Restaurant review by Amy Cavanaugh
While we were driving to dinner at Boka last weekend, my dinner date confessed: “All I want to eat for dinner is chicken.”
“You’re in luck,” I said. “Lee Wolen is a god of chicken.”
When the Boka Group overhauled its ten-year old flagship restaurant earlier this winter, it made a few key changes. It revamped the space so it’s unrecognizable from its previous, staid incarnation—now, there’s a huge moss- and plant-covered wall (designed by former Time Out dining editor Heather Shouse’s Bottle and Branch horticulture company) with paintings of elegantly dressed-up animals; a bar area that feels like a boisterous brasserie, with dark leather, brick walls and dim lighting; and portraits of Bill Murray and Dave Grohl as generals. Bartender Ben Schiller had already departed for the Berkshire Room, and he was replaced with Tim Stanczykiewicz (GT Fish & Oyster, Balena), who handles the list of crowd-pleasing cocktails that don’t overpower the food, like a bee’s knees. And it brought in chicken god Lee Wolen, formerly chef de cuisine at the Lobby, to take over for GT Fish & Oyster’s Giueseppe Tentori.
At the Lobby, Wolen’s star dish was a roasted chicken for two, a dish brought to Chicago from New York’s NoMad (the sister restaurant to Eleven Madison Park, where Wolen was a sous chef). It’s a different dish at Boka, but it’s still a knockout—lemon and thyme brioche is stuffed under the skin, then the breasts are roasted and the legs confited, shredded and pressed. The result is two preparations on the same plate: the breast, with crisp skin on top, rich brioche stuffing in the middle, and tender meat underneath. Then there’s the leg meat, set to the side, alongside apples and kale. It’s comforting but refined, and at $26, feels like a steal. That’s another change at Boka—a slightly less expensive menu. Dinner for two, with the recommended four courses per person (salad, starter, entrée and dessert), plus cocktails, is around $200, before tip.
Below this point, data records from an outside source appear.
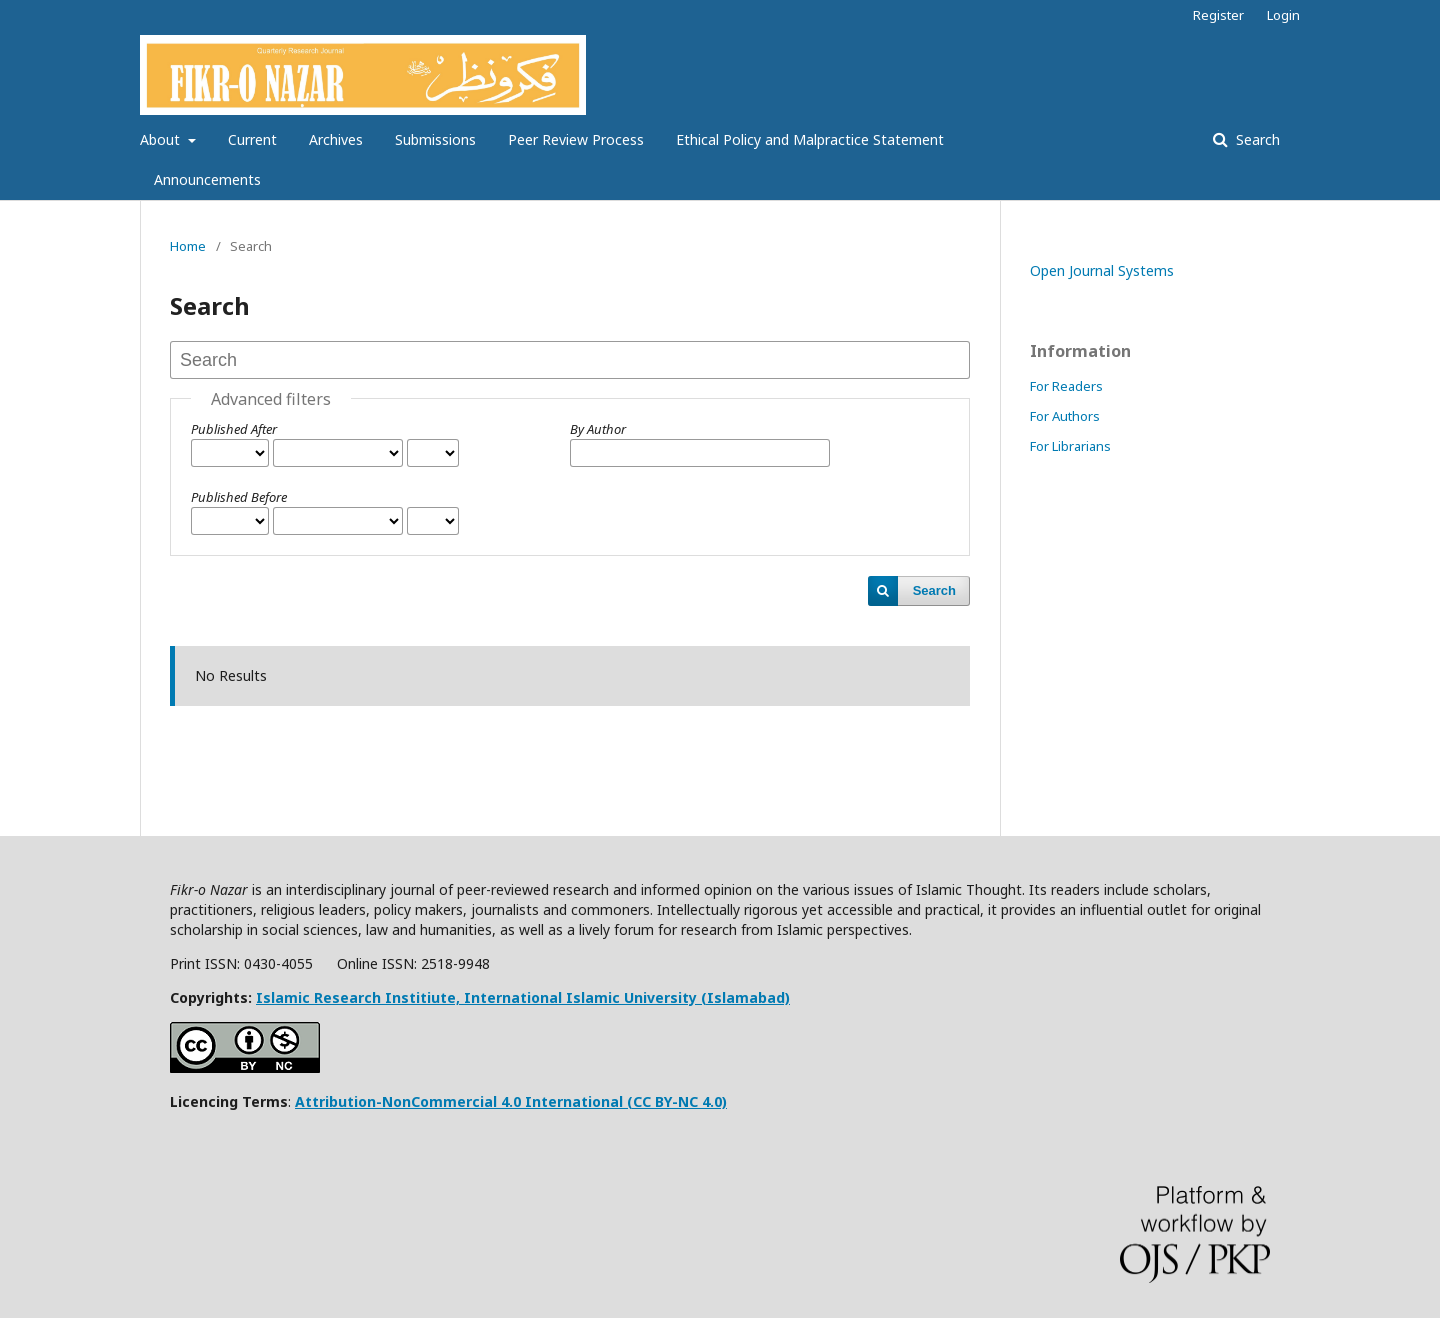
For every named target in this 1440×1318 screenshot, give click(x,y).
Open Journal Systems (1102, 270)
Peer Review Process (576, 139)
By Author (598, 429)
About (162, 139)
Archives (336, 139)
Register (1218, 15)
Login (1283, 15)
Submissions (435, 139)
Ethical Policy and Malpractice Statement (810, 139)
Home (188, 246)
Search (1256, 139)
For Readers (1066, 386)
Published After (234, 429)
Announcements (207, 179)
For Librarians (1070, 446)
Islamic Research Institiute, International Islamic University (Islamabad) (523, 997)
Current (252, 139)
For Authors (1065, 416)
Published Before (239, 497)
While the chicken is the main event, the supporting courses are also satisfying. The broccoli salad, with both roasted and shaved pieces, comes with crisp Parmesan crackers, marcona almonds, yogurt and lemon; it’s cheesy and crunchy, but also elegant, something I never thought a broccoli salad could be. The winter greens salad comes with a poached egg and little nubs of blood sausage, which I can only hope is a sign that blood sausage is the new bacon. The ricotta gnudi is light and airy, while the accompanying mushrooms, squash and sage make the dish earthy and warm. The lemon sole entrée, with saffron and fennel, is bright and a lighter main course, perfect for saving room for Genie Kwon’s excellent desserts, like yuzu custard with spongy black sesame cake.
We were seated at a table in the bar area, but try to avoid this if possible, since it’s so loud that we couldn’t hear our servers, and the elaborate garden wall in the other dining room is something to behold. But it you can’t, don’t worry—it’s worth sitting anywhere you can just to try that chicken.